All of the entries, apart from their pictures, are to be copied verbatim.

━━ Dataset content ━━

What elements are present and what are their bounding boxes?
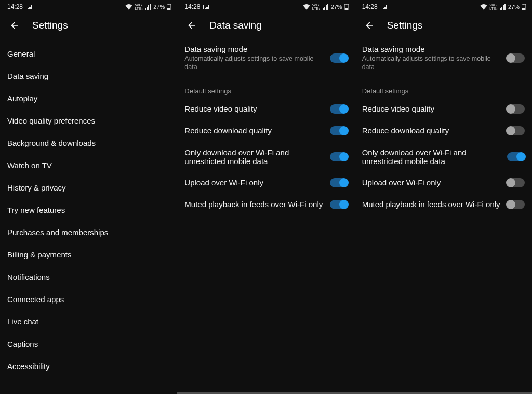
- toggle-switch[interactable]: [507, 200, 525, 209]
- signal-icon: [500, 4, 506, 10]
- page-title: Settings: [32, 20, 68, 31]
- status-bar: 14:28 VoGLTE↕ 27%: [177, 0, 354, 12]
- settings-item-video-quality-preferences[interactable]: Video quality preferences: [0, 110, 177, 132]
- status-bar: 14:28 VoGLTE↕ 27%: [355, 0, 532, 12]
- toggle-switch[interactable]: [507, 178, 525, 187]
- svg-rect-8: [522, 8, 525, 10]
- settings-item-billing-payments[interactable]: Billing & payments: [0, 243, 177, 266]
- battery-pct: 27%: [331, 4, 342, 10]
- settings-item-watch-on-tv[interactable]: Watch on TV: [0, 154, 177, 176]
- svg-rect-1: [168, 4, 170, 4]
- settings-item-accessibility[interactable]: Accessibility: [0, 355, 177, 377]
- svg-rect-4: [345, 4, 347, 4]
- data-saving-mode-switch[interactable]: [330, 53, 348, 63]
- settings-item-notifications[interactable]: Notifications: [0, 266, 177, 288]
- bottom-indicator: [177, 392, 354, 394]
- battery-icon: [344, 4, 349, 10]
- status-time: 14:28: [7, 3, 23, 10]
- back-button[interactable]: [9, 20, 20, 31]
- back-button[interactable]: [364, 20, 375, 31]
- signal-icon: [323, 4, 329, 10]
- toggle-switch[interactable]: [330, 104, 348, 114]
- wifi-icon: [303, 4, 310, 10]
- app-bar: Settings: [0, 12, 177, 38]
- toggle-row-muted-playback-in-feeds-over-wi-fi-only[interactable]: Muted playback in feeds over Wi-Fi only: [177, 194, 354, 215]
- wifi-icon: [125, 4, 132, 10]
- status-time: 14:28: [184, 3, 200, 10]
- screen-settings-list: 14:28 VoGLTE↕ 27% Settings: [0, 0, 177, 394]
- toggle-subtitle: Automatically adjusts settings to save m…: [184, 55, 324, 72]
- data-saving-mode-switch[interactable]: [507, 53, 525, 63]
- toggle-switch[interactable]: [330, 152, 348, 161]
- toggle-title: Data saving mode: [184, 45, 324, 53]
- settings-item-history-privacy[interactable]: History & privacy: [0, 176, 177, 199]
- image-icon: [381, 5, 387, 9]
- settings-item-try-new-features[interactable]: Try new features: [0, 199, 177, 221]
- svg-rect-7: [523, 4, 524, 4]
- data-saving-mode-row[interactable]: Data saving mode Automatically adjusts s…: [355, 38, 532, 78]
- settings-item-captions[interactable]: Captions: [0, 333, 177, 355]
- battery-pct: 27%: [508, 4, 520, 10]
- settings-item-data-saving[interactable]: Data saving: [0, 65, 177, 87]
- toggle-row-muted-playback-in-feeds-over-wi-fi-only[interactable]: Muted playback in feeds over Wi-Fi only: [355, 194, 532, 215]
- settings-item-background-downloads[interactable]: Background & downloads: [0, 132, 177, 154]
- settings-item-purchases-and-memberships[interactable]: Purchases and memberships: [0, 221, 177, 243]
- app-bar: Settings: [355, 12, 532, 38]
- battery-icon: [167, 4, 171, 10]
- toggle-switch[interactable]: [507, 126, 525, 135]
- toggle-label: Only download over Wi-Fi and unrestricte…: [362, 148, 502, 166]
- screen-data-saving-off: 14:28 VoGLTE↕ 27% Settings: [355, 0, 532, 394]
- section-header: Default settings: [355, 78, 532, 98]
- toggle-switch[interactable]: [330, 126, 348, 135]
- status-time: 14:28: [362, 3, 378, 10]
- toggle-switch[interactable]: [507, 104, 525, 114]
- signal-icon: [145, 4, 151, 10]
- toggle-label: Upload over Wi-Fi only: [184, 178, 324, 187]
- image-icon: [203, 5, 209, 9]
- volte-icon: VoGLTE↕: [312, 3, 321, 10]
- toggle-label: Reduce video quality: [362, 104, 502, 113]
- settings-item-autoplay[interactable]: Autoplay: [0, 87, 177, 110]
- toggle-row-reduce-download-quality[interactable]: Reduce download quality: [355, 120, 532, 142]
- toggle-title: Data saving mode: [362, 45, 502, 53]
- toggle-row-only-download-over-wi-fi-and-unrestricted-mobile-data[interactable]: Only download over Wi-Fi and unrestricte…: [355, 142, 532, 172]
- page-title: Data saving: [209, 20, 261, 31]
- toggle-switch[interactable]: [330, 200, 348, 209]
- data-saving-mode-row[interactable]: Data saving mode Automatically adjusts s…: [177, 38, 354, 78]
- image-icon: [26, 5, 32, 9]
- settings-list: GeneralData savingAutoplayVideo quality …: [0, 38, 177, 394]
- toggle-row-only-download-over-wi-fi-and-unrestricted-mobile-data[interactable]: Only download over Wi-Fi and unrestricte…: [177, 142, 354, 172]
- screen-data-saving-on: 14:28 VoGLTE↕ 27% Data savin: [177, 0, 354, 394]
- volte-icon: VoGLTE↕: [489, 3, 498, 10]
- toggle-row-reduce-video-quality[interactable]: Reduce video quality: [177, 98, 354, 120]
- toggle-switch[interactable]: [507, 152, 525, 161]
- settings-item-general[interactable]: General: [0, 43, 177, 65]
- battery-icon: [522, 4, 526, 10]
- settings-item-connected-apps[interactable]: Connected apps: [0, 288, 177, 310]
- toggle-label: Only download over Wi-Fi and unrestricte…: [184, 148, 324, 166]
- toggle-label: Reduce video quality: [184, 104, 324, 113]
- toggle-label: Upload over Wi-Fi only: [362, 178, 502, 187]
- settings-item-live-chat[interactable]: Live chat: [0, 310, 177, 333]
- battery-pct: 27%: [153, 4, 165, 10]
- toggle-row-reduce-video-quality[interactable]: Reduce video quality: [355, 98, 532, 120]
- status-bar: 14:28 VoGLTE↕ 27%: [0, 0, 177, 12]
- volte-icon: VoGLTE↕: [135, 3, 143, 10]
- page-title: Settings: [387, 20, 423, 31]
- svg-rect-2: [167, 8, 170, 10]
- section-header: Default settings: [177, 78, 354, 98]
- wifi-icon: [480, 4, 487, 10]
- bottom-indicator: [355, 392, 532, 394]
- toggle-row-upload-over-wi-fi-only[interactable]: Upload over Wi-Fi only: [355, 172, 532, 194]
- back-button[interactable]: [187, 20, 197, 31]
- toggle-switch[interactable]: [330, 178, 348, 187]
- app-bar: Data saving: [177, 12, 354, 38]
- toggle-row-upload-over-wi-fi-only[interactable]: Upload over Wi-Fi only: [177, 172, 354, 194]
- toggle-label: Reduce download quality: [362, 126, 502, 135]
- svg-rect-5: [345, 8, 348, 10]
- toggle-label: Muted playback in feeds over Wi-Fi only: [362, 200, 502, 209]
- toggle-label: Reduce download quality: [184, 126, 324, 135]
- toggle-label: Muted playback in feeds over Wi-Fi only: [184, 200, 324, 209]
- toggle-row-reduce-download-quality[interactable]: Reduce download quality: [177, 120, 354, 142]
- toggle-subtitle: Automatically adjusts settings to save m…: [362, 55, 502, 72]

━━━

Solution for this exercise:
What elements are present and what are their bounding boxes?
- toggle-switch[interactable]: [507, 200, 525, 209]
- signal-icon: [500, 4, 506, 10]
- page-title: Settings: [32, 20, 68, 31]
- status-bar: 14:28 VoGLTE↕ 27%: [177, 0, 354, 12]
- settings-item-video-quality-preferences[interactable]: Video quality preferences: [0, 110, 177, 132]
- status-bar: 14:28 VoGLTE↕ 27%: [355, 0, 532, 12]
- toggle-switch[interactable]: [507, 178, 525, 187]
- svg-rect-8: [522, 8, 525, 10]
- settings-item-billing-payments[interactable]: Billing & payments: [0, 243, 177, 266]
- battery-pct: 27%: [331, 4, 342, 10]
- settings-item-watch-on-tv[interactable]: Watch on TV: [0, 154, 177, 176]
- svg-rect-1: [168, 4, 170, 4]
- settings-item-accessibility[interactable]: Accessibility: [0, 355, 177, 377]
- svg-rect-4: [345, 4, 347, 4]
- data-saving-mode-switch[interactable]: [330, 53, 348, 63]
- settings-item-notifications[interactable]: Notifications: [0, 266, 177, 288]
- bottom-indicator: [177, 392, 354, 394]
- battery-icon: [344, 4, 349, 10]
- status-time: 14:28: [7, 3, 23, 10]
- back-button[interactable]: [9, 20, 20, 31]
- back-button[interactable]: [364, 20, 375, 31]
- signal-icon: [323, 4, 329, 10]
- toggle-switch[interactable]: [330, 104, 348, 114]
- wifi-icon: [303, 4, 310, 10]
- app-bar: Settings: [0, 12, 177, 38]
- toggle-row-muted-playback-in-feeds-over-wi-fi-only[interactable]: Muted playback in feeds over Wi-Fi only: [177, 194, 354, 215]
- wifi-icon: [125, 4, 132, 10]
- status-time: 14:28: [184, 3, 200, 10]
- screen-settings-list: 14:28 VoGLTE↕ 27% Settings: [0, 0, 177, 394]
- toggle-subtitle: Automatically adjusts settings to save m…: [184, 55, 324, 72]
- data-saving-mode-switch[interactable]: [507, 53, 525, 63]
- toggle-switch[interactable]: [330, 152, 348, 161]
- toggle-title: Data saving mode: [184, 45, 324, 53]
- settings-item-history-privacy[interactable]: History & privacy: [0, 176, 177, 199]
- image-icon: [381, 5, 387, 9]
- settings-item-try-new-features[interactable]: Try new features: [0, 199, 177, 221]
- svg-rect-7: [523, 4, 524, 4]
- data-saving-mode-row[interactable]: Data saving mode Automatically adjusts s…: [355, 38, 532, 78]
- settings-item-captions[interactable]: Captions: [0, 333, 177, 355]
- battery-pct: 27%: [508, 4, 520, 10]
- settings-item-data-saving[interactable]: Data saving: [0, 65, 177, 87]
- toggle-row-muted-playback-in-feeds-over-wi-fi-only[interactable]: Muted playback in feeds over Wi-Fi only: [355, 194, 532, 215]
- settings-item-background-downloads[interactable]: Background & downloads: [0, 132, 177, 154]
- settings-item-purchases-and-memberships[interactable]: Purchases and memberships: [0, 221, 177, 243]
- app-bar: Settings: [355, 12, 532, 38]
- battery-icon: [167, 4, 171, 10]
- toggle-switch[interactable]: [507, 126, 525, 135]
- toggle-label: Only download over Wi-Fi and unrestricte…: [362, 148, 502, 166]
- screen-data-saving-off: 14:28 VoGLTE↕ 27% Settings: [355, 0, 532, 394]
- section-header: Default settings: [355, 78, 532, 98]
- toggle-switch[interactable]: [330, 126, 348, 135]
- status-time: 14:28: [362, 3, 378, 10]
- toggle-switch[interactable]: [507, 104, 525, 114]
- signal-icon: [145, 4, 151, 10]
- toggle-label: Upload over Wi-Fi only: [184, 178, 324, 187]
- image-icon: [203, 5, 209, 9]
- volte-icon: VoGLTE↕: [312, 3, 321, 10]
- toggle-label: Reduce video quality: [362, 104, 502, 113]
- settings-item-autoplay[interactable]: Autoplay: [0, 87, 177, 110]
- toggle-row-reduce-download-quality[interactable]: Reduce download quality: [355, 120, 532, 142]
- toggle-title: Data saving mode: [362, 45, 502, 53]
- toggle-row-only-download-over-wi-fi-and-unrestricted-mobile-data[interactable]: Only download over Wi-Fi and unrestricte…: [355, 142, 532, 172]
- page-title: Data saving: [209, 20, 261, 31]
- toggle-switch[interactable]: [330, 200, 348, 209]
- data-saving-mode-row[interactable]: Data saving mode Automatically adjusts s…: [177, 38, 354, 78]
- image-icon: [26, 5, 32, 9]
- settings-list: GeneralData savingAutoplayVideo quality …: [0, 38, 177, 394]
- toggle-row-only-download-over-wi-fi-and-unrestricted-mobile-data[interactable]: Only download over Wi-Fi and unrestricte…: [177, 142, 354, 172]
- screen-data-saving-on: 14:28 VoGLTE↕ 27% Data savin: [177, 0, 354, 394]
- volte-icon: VoGLTE↕: [489, 3, 498, 10]
- toggle-row-reduce-video-quality[interactable]: Reduce video quality: [177, 98, 354, 120]
- toggle-switch[interactable]: [507, 152, 525, 161]
- settings-item-general[interactable]: General: [0, 43, 177, 65]
- battery-icon: [522, 4, 526, 10]
- settings-item-connected-apps[interactable]: Connected apps: [0, 288, 177, 310]
- toggle-label: Only download over Wi-Fi and unrestricte…: [184, 148, 324, 166]
- toggle-label: Reduce video quality: [184, 104, 324, 113]
- toggle-label: Upload over Wi-Fi only: [362, 178, 502, 187]
- settings-item-live-chat[interactable]: Live chat: [0, 310, 177, 333]
- battery-pct: 27%: [153, 4, 165, 10]
- toggle-row-reduce-video-quality[interactable]: Reduce video quality: [355, 98, 532, 120]
- status-bar: 14:28 VoGLTE↕ 27%: [0, 0, 177, 12]
- volte-icon: VoGLTE↕: [135, 3, 143, 10]
- page-title: Settings: [387, 20, 423, 31]
- svg-rect-2: [167, 8, 170, 10]
- section-header: Default settings: [177, 78, 354, 98]
- wifi-icon: [480, 4, 487, 10]
- bottom-indicator: [355, 392, 532, 394]
- toggle-row-upload-over-wi-fi-only[interactable]: Upload over Wi-Fi only: [355, 172, 532, 194]
- back-button[interactable]: [187, 20, 197, 31]
- toggle-switch[interactable]: [330, 178, 348, 187]
- app-bar: Data saving: [177, 12, 354, 38]
- toggle-row-upload-over-wi-fi-only[interactable]: Upload over Wi-Fi only: [177, 172, 354, 194]
- toggle-label: Reduce download quality: [362, 126, 502, 135]
- svg-rect-5: [345, 8, 348, 10]
- toggle-label: Muted playback in feeds over Wi-Fi only: [362, 200, 502, 209]
- toggle-label: Reduce download quality: [184, 126, 324, 135]
- toggle-label: Muted playback in feeds over Wi-Fi only: [184, 200, 324, 209]
- toggle-row-reduce-download-quality[interactable]: Reduce download quality: [177, 120, 354, 142]
- toggle-subtitle: Automatically adjusts settings to save m…: [362, 55, 502, 72]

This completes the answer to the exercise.